In 1998, B.R.F. told her mother that Samel was abusing her. Although B.R.F.'s mother briefly sent her to live with her aunt, her mother and other family members apparently did not believe her. A couple of years later, when she was ten or eleven years old, B.R.F. told her brother-in-law about the abuse, but again, nothing came of it. In 2004, one of B.R.F.'s friends, Danielle Little, in whom B.R.F. had confided over a period of several years, made a report to the state troopers. But when interviewed, B.R.F. denied that any abuse had taken place. She testified at trial that she denied the abuse because she was afraid of losing her family and certain privileges. Indeed, when B.R.F. reported the abuse to her school counselor on May 16, 2005, she did lose her family — her mother, sister, grandparents, and family friends all rallied behind Samel and attested to his innocence. B.R.F.'s family characterized her as spoiled and apparently believed that her allegations were false.
Significant evidence corroborated B.R.F.'s account of eight years of sexual abuse. In her interview with the SART nurse and Investigator Robert Hunter, an Alaska State Trooper in Soldotna, B.R.F. was able to direct Trooper Hunter to a semen-stained t-shirt in Samel's bedroom. According to B.R.F., Samel had used it to wipe off both himself and B.R.F. after he had ejaculated on her the previous day. Additionally, B.R.F. directed the troopers to the clothes she was wearing at the time of that final incident; the pants B.R.F. had been wearing were stained with semen that contained Samel's DNA (to a probability of one in over one quadrillion). Ella Edmondson, the SART nurse who examined B.R.F., generally confirmed that the results of her physical examination were consistent with B.R.F.'s account. Edmondson found a "pre-estrogen, pre-puberty" injury to the hymen called an evulsion, as well as a friction injury on the area between the vagina and the anus.
Aside from that physical evidence, however, the State had only B.R.F.'s testimony — and, except with respect to a few incidents, she had trouble recalling details that would differentiate one incident of abuse from another. Because of B.R.F.'s age at the beginning of the abuse and the fact that it occurred multiple times per week over many years, her memories of each incident were often imprecise.
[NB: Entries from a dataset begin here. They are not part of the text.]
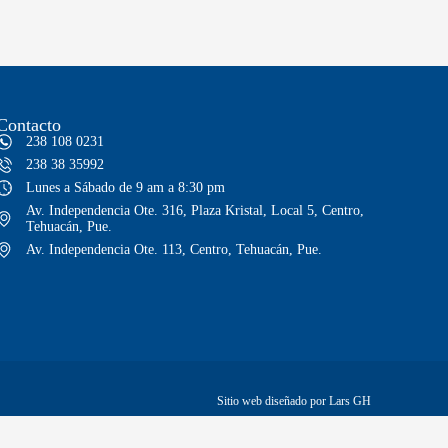
Contacto
238 108 0231
238 38 35992
Lunes a Sábado de 9 am a 8:30 pm
Av. Independencia Ote. 316, Plaza Kristal, Local 5, Centro,
Tehuacán, Pue.
Av. Independencia Ote. 113, Centro, Tehuacán, Pue.
Sitio web diseñado por Lars GH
Nevertheless, B.R.F. had a clear recollection of the first instance, where, on the porch of a house that the family was building, Samel anally penetrated her. B.R.F. further recalled that in Las Vegas in July 2001, she made a deal with Samel that he could anally penetrate her if he would agree to restrict his abuse of her in the future to once per week. B.R.F. was able to link other incidents to events such as Samel's birthday or New Years Eve or Day. Lastly, B.R.F. also clearly recollected the last incident on May 15, 2005, following which she reported the abuse and was able to direct the troopers to the incriminating evidence in the house.
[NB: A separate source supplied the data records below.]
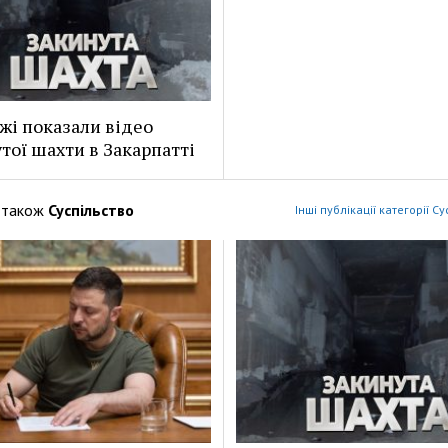
жі показали відео
тої шахти в Закарпатті
 також
Суспільство
Інші публікації категорії С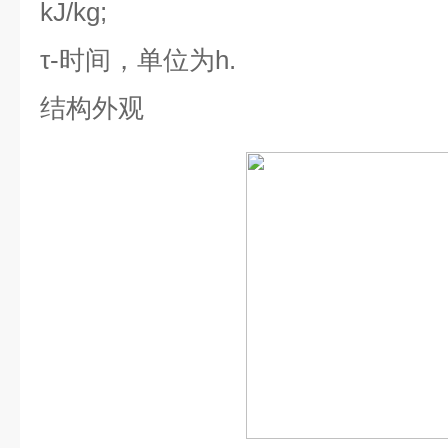
kJ/kg;
τ-
时间，单位为
h.
结构外观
The State charged Samel with seventeen counts of sexual abuse of a minor. All of these counts, except one, encompassed lengthy time periods, frequently one year. For instance, Count IV charged Samel with engaging in sexual penetration with B.R.F. "on or about or between August 1997 and July 1998." A jury found Samel guilty of all seventeen counts. Samel appeals.
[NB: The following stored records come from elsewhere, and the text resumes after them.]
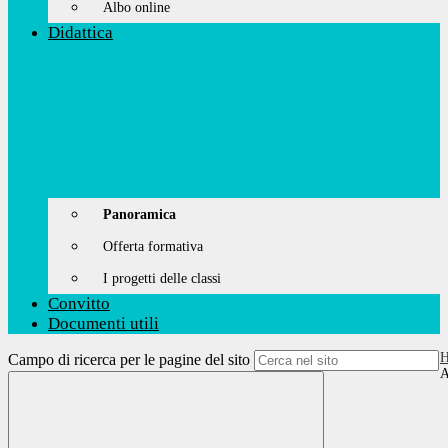
Albo online
Didattica
Panoramica
Offerta formativa
I progetti delle classi
Convitto
Documenti utili
Campo di ricerca per le pagine del sito
A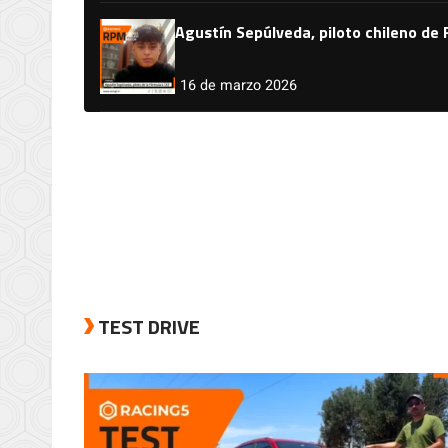
Agustín Sepúlveda, piloto chileno de
16 de marzo 2026
TEST DRIVE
Samel's challenges to the indictment
Samel's argument that the indictment should have been dismissed because the State failed to present exculpatory evidence to the grand jury
Samel first argues that Superior Court Judge Charles T. Huguelet erred in denying his motion to dismiss the indictment, in which Samel contended that the State failed to present exculpatory evidence to the grand jury. The leading Alaska case on the prosecutor's duty to present exculpatory evidence to the grand jury is Frink v. State. In Frink, the Alaska Supreme Court construed Alaska Rule of Criminal Procedure 6(q) to require the prosecutor to present exculpatory evidence to the grand jury. (Criminal Rule 6(q) states that "[w]hen the grand jury has reason to believe that other available evidence will explain away the charge, it shall order such evidence to be produced.") "Exculpatory evidence," however, is narrowly defined: "Exculpatory evidence for purposes of Frink is 'evidence that tends, in and of itself, to negate the defendant's guilt.'"
597 P.2d 154 (Alaska 1979).
Id. at 164.
Grandstaff v. State, 171 P.3d 1176, 1185 (Alaska App. 2007) (quoting State v. McDonald, 872 P.2d 627, 639 (Alaska App. 1994)).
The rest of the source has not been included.